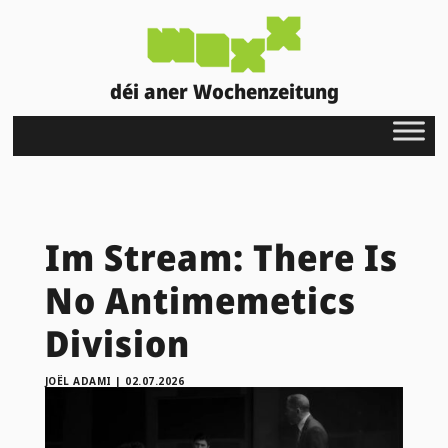
déi aner Wochenzeitung
Im Stream: There Is
No Antimemetics
Division
JOËL ADAMI
|
02.07.2026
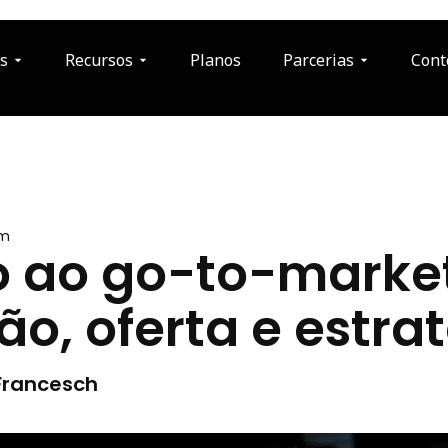
s
Recursos
Planos
Parcerias
Cont
am
o ao go-to-market
ão, oferta e estra
Francesch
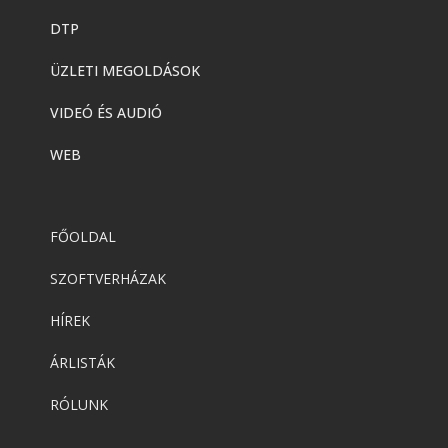
DTP
ÜZLETI MEGOLDÁSOK
VIDEÓ ÉS AUDIÓ
WEB
FŐOLDAL
SZOFTVERHÁZAK
HÍREK
ÁRLISTÁK
RÓLUNK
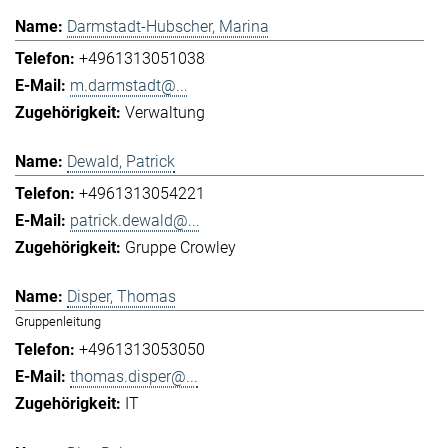
Darmstadt-Hubscher, Marina
+4961313051038
m.darmstadt@...
Verwaltung
Dewald, Patrick
+4961313054221
patrick.dewald@...
Gruppe Crowley
Disper, Thomas
Gruppenleitung
+4961313053050
thomas.disper@...
IT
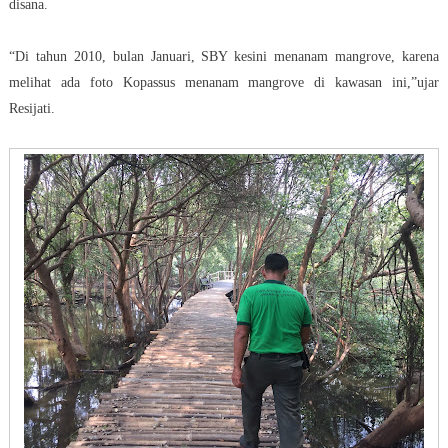
disana.
“Di tahun 2010, bulan Januari, SBY kesini menanam mangrove, karena
melihat ada foto Kopassus menanam mangrove di kawasan ini,”ujar
Resijati.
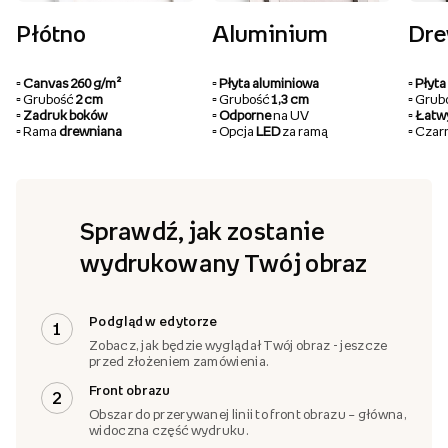
Płótno
Aluminium
Dr
▫️ Canvas 260 g/m²
▫️ Płyta aluminiowa
▫️ Pły
▫️ Grubość
2 cm
▫️ Grubość
1,3 cm
▫️ Gru
▫️ Zadruk boków
▫️ Odporne
na UV
▫️ Łat
▫️ Rama
drewniana
▫️ Opcja
LED
za ramą
▫️ Cza
Sprawdź, jak zostanie
wydrukowany Twój obraz
Podgląd w edytorze
1
Zobacz, jak będzie wyglądał Twój obraz - jeszcze
przed złożeniem zamówienia.
Front obrazu
2
Obszar do przerywanej linii to front obrazu – główna,
widoczna część wydruku.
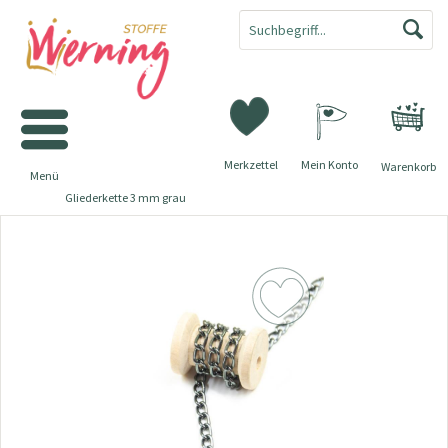
Merkzettel
Mein Konto
Warenkorb
Menü
Gliederkette 3 mm grau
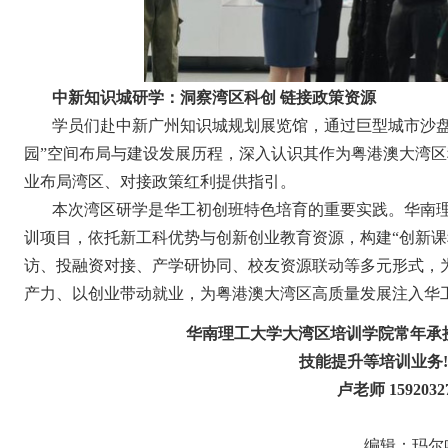
中新知识城研学：洞察湾区科创 链接政策资源
学员们赴中新广州知识城规划展览馆，通过巨型城市沙盘
园”空间布局与建设发展历程，深入认识其作为粤港澳大湾
业布局湾区、对接政策红利提供指引。
本次湾区研学是华工初创班特色培育的重要实践。华南理
训项目，依托新工科优势与创新创业教育资源，构建“创新课
访、投融资对接、产学研协同、校友资源联动等多元形式，
产力、以创业带动就业，为粤港澳大湾区高质量发展注入华
华南理工大学大湾区培训学院常年承
技能提升等培训业务!
卢老师 1592032
编辑：玛尔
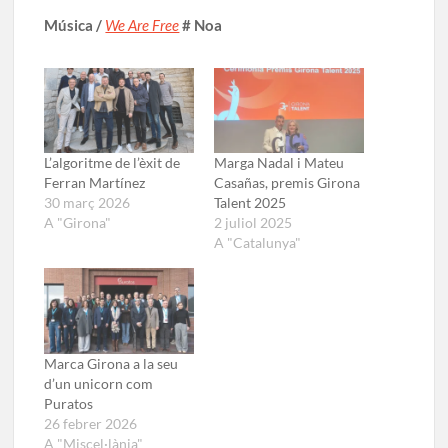
Música /
We Are Free
# Noa
L’algoritme de l’èxit de
Marga Nadal i Mateu
Ferran Martínez
Casañas, premis Girona
30 març 2026
Talent 2025
A "Girona"
2 juliol 2025
A "Catalunya"
Marca Girona a la seu
d’un unicorn com
Puratos
26 febrer 2026
A "Miscel·lània"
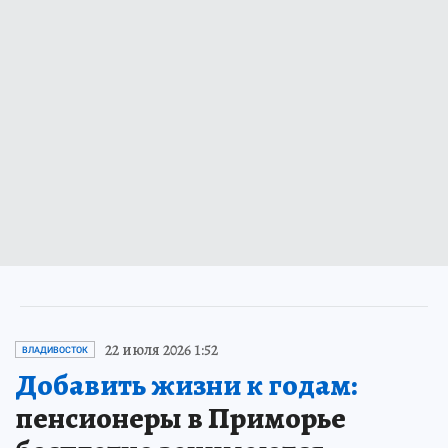
22 июля 2026 1:52
ВЛАДИВОСТОК
Добавить жизни к годам:
пенсионеры в Приморье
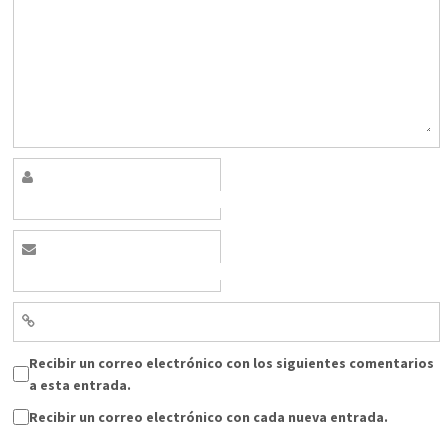
Recibir un correo electrónico con los siguientes comentarios
a esta entrada.
Recibir un correo electrónico con cada nueva entrada.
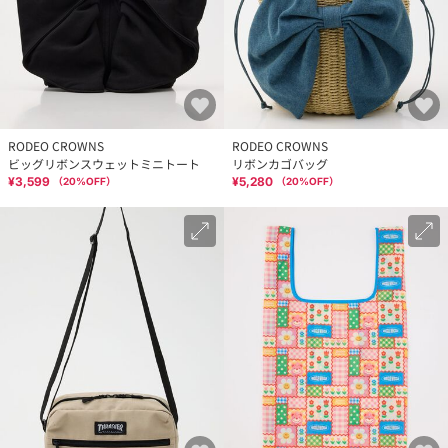
RODEO CROWNS
RODEO CROWNS
ビッグリボンスウェットミニトート
リボンカゴバッグ
¥3,599
¥5,280
（
20
%OFF）
（
20
%OFF）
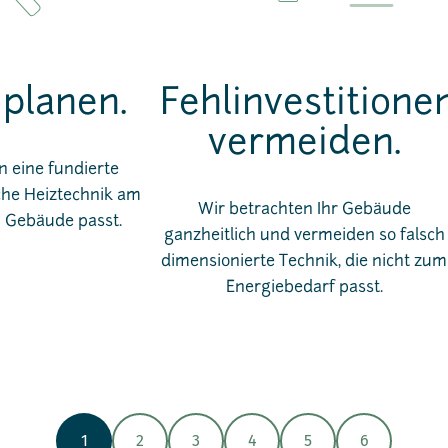
 planen.
Fehlinvestitione
vermeiden.
 eine fundierte
che Heiztechnik am
Wir betrachten Ihr Gebäude
 Gebäude passt.
ganzheitlich und vermeiden so falsch
dimensionierte Technik, die nicht zum
Energiebedarf passt.
1
2
3
4
5
6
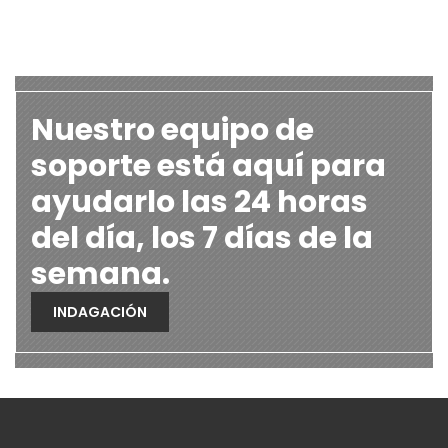
Nuestro equipo de
soporte está aquí para
ayudarlo las 24 horas
del día, los 7 días de la
semana.
INDAGACIÓN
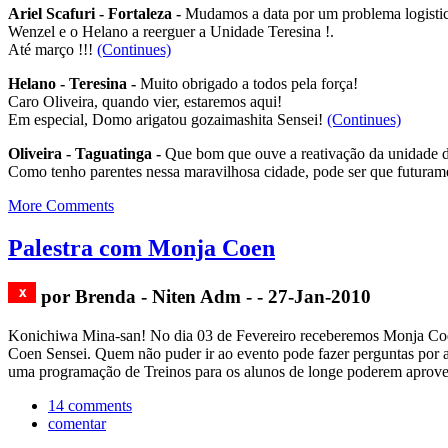
Ariel Scafuri - Fortaleza -
Mudamos a data por um problema logistico
Wenzel e o Helano a reerguer a Unidade Teresina !.
Até março !!!
(Continues)
Helano - Teresina -
Muito obrigado a todos pela força!
Caro Oliveira, quando vier, estaremos aqui!
Em especial, Domo arigatou gozaimashita Sensei!
(Continues)
Oliveira - Taguatinga -
Que bom que ouve a reativação da unidade d
Como tenho parentes nessa maravilhosa cidade, pode ser que futurame
More Comments
Palestra com Monja Coen
por Brenda - Niten Adm - - 27-Jan-2010
Konichiwa Mina-san! No dia 03 de Fevereiro receberemos Monja Coen 
Coen Sensei. Quem não puder ir ao evento pode fazer perguntas por a
uma programação de Treinos para os alunos de longe poderem aprovei
14 comments
comentar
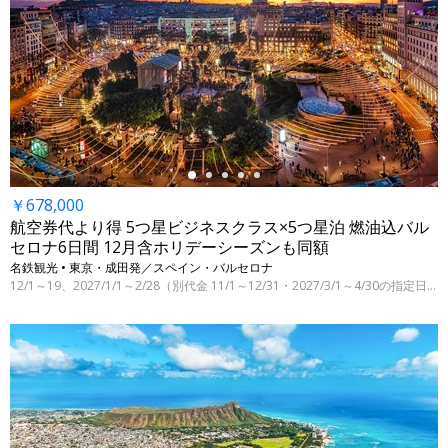
←
￥678,000
航空券代より得 5つ星ビジネスクラス×5つ星泊 燃油込バル
セロナ6日間 12月含ホリデーシーズンも同額
名鉄観光 • 東京・成田発／スペイン・バルセロナ
12/1～19、2027/1/1～2/28（別代金 11/1～12/31・2027/3/1～4/30の指定日）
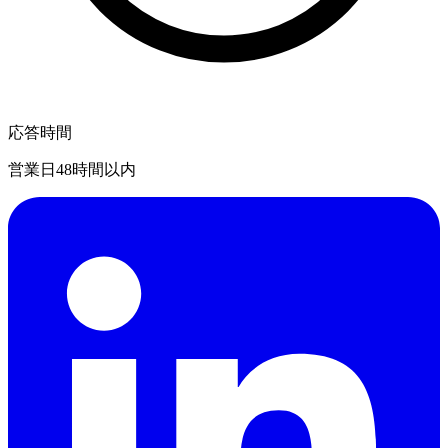
応答時間
営業日48時間以内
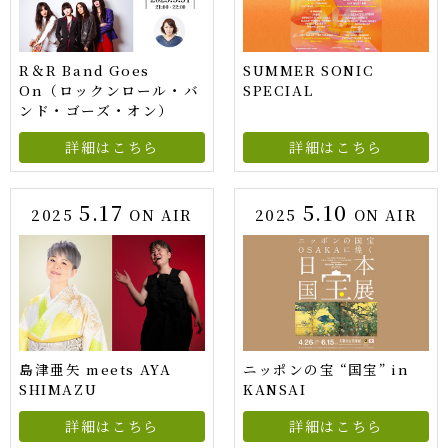
R＆R Band Goes
SUMMER SONIC
On（ロックンロール・バ
SPECIAL
ンド・ゴーズ・オン）
詳細はこちら
詳細はこちら
5.17
5.10
2025
ON AIR
2025
ON AIR
島津亜矢 meets AYA
ニッポンの宝 “国宝” in
SHIMAZU
KANSAI
詳細はこちら
詳細はこちら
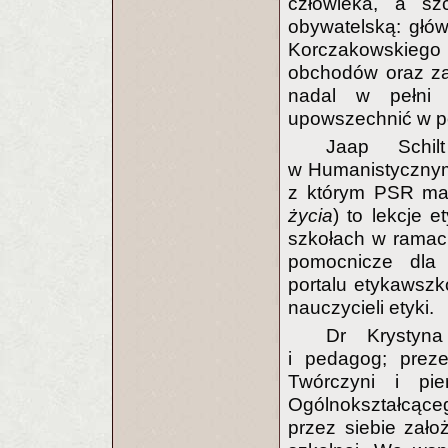
człowieka, a sz
obywatelską: głó
Korczakowskiego 
obchodów oraz za
nadal w pełni 
upowszechnić w po
Jaap Schi
w Humanistycznym
z którym PSR ma
życia
) to lekcje 
szkołach w ramac
pomocnicze dla 
portalu etykawszk
nauczycieli etyki.
Dr Krystyna
i pedagog; preze
Twórczyni i pi
Ogólnokształcące
przez siebie zał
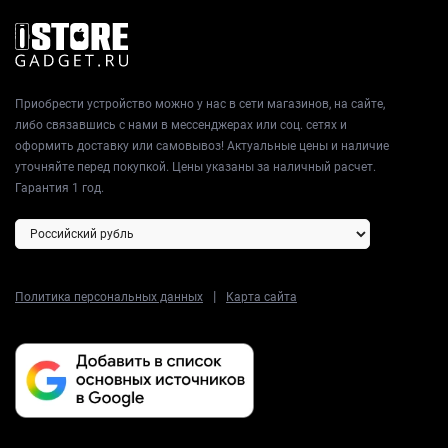
Приобрести устройство можно у нас в сети магазинов, на сайте,
либо связавшись с нами в мессенджерах или соц. сетях и
оформить доставку или самовывоз! Актуальные цены и наличие
уточняйте перед покупкой. Цены указаны за наличный расчет.
Гарантия 1 год.
|
Политика персональных данных
Карта сайта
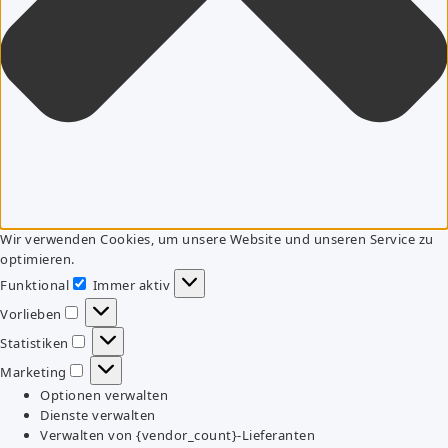
Wir verwenden Cookies, um unsere Website und unseren Service zu
optimieren.
Funktional
Immer aktiv
Funktional
Vorlieben
Vorlieben
Statistiken
Statistiken
Marketing
Marketing
Optionen verwalten
Dienste verwalten
Verwalten von {vendor_count}-Lieferanten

==*==

## WORK ORDER
Copy out the listing above from the line containing "30 març 2026" to the line containing "a esta entrada.", both included, exactly as written and minus the images.

## RESPONSE TO THE EXERCISE
30 març 2026
Talent 2025
A "Girona"
2 juliol 2025
A "Catalunya"
Marca Girona a la seu
d’un unicorn com
Puratos
26 febrer 2026
A "Miscel·lània"
22 июля 2026 1:52
ВЛАДИВОСТОК
Добавить жизни к годам:
пенсионеры в Приморье
Recibir un correo electrónico con los siguientes comentarios
a esta entrada.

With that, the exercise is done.